▸ **HOW TO COMPLETE THIS TASK**
Every line below is to be given again precisely; images are to be left out.

▸ **RECORDS FOR THE EXERCISE**

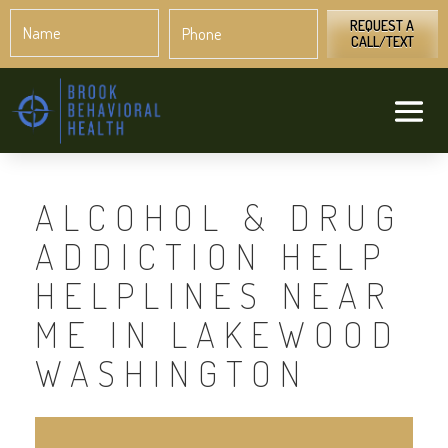
Name
Phone
*
*
REQUEST A
CALL/TEXT
ALCOHOL & DRUG
ADDICTION HELP
HELPLINES NEAR
ME IN LAKEWOOD
WASHINGTON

▸ **EXERCISE RESPONSE**
Name
Phone
*
*
REQUEST A
CALL/TEXT
ALCOHOL & DRUG
ADDICTION HELP
HELPLINES NEAR
ME IN LAKEWOOD
WASHINGTON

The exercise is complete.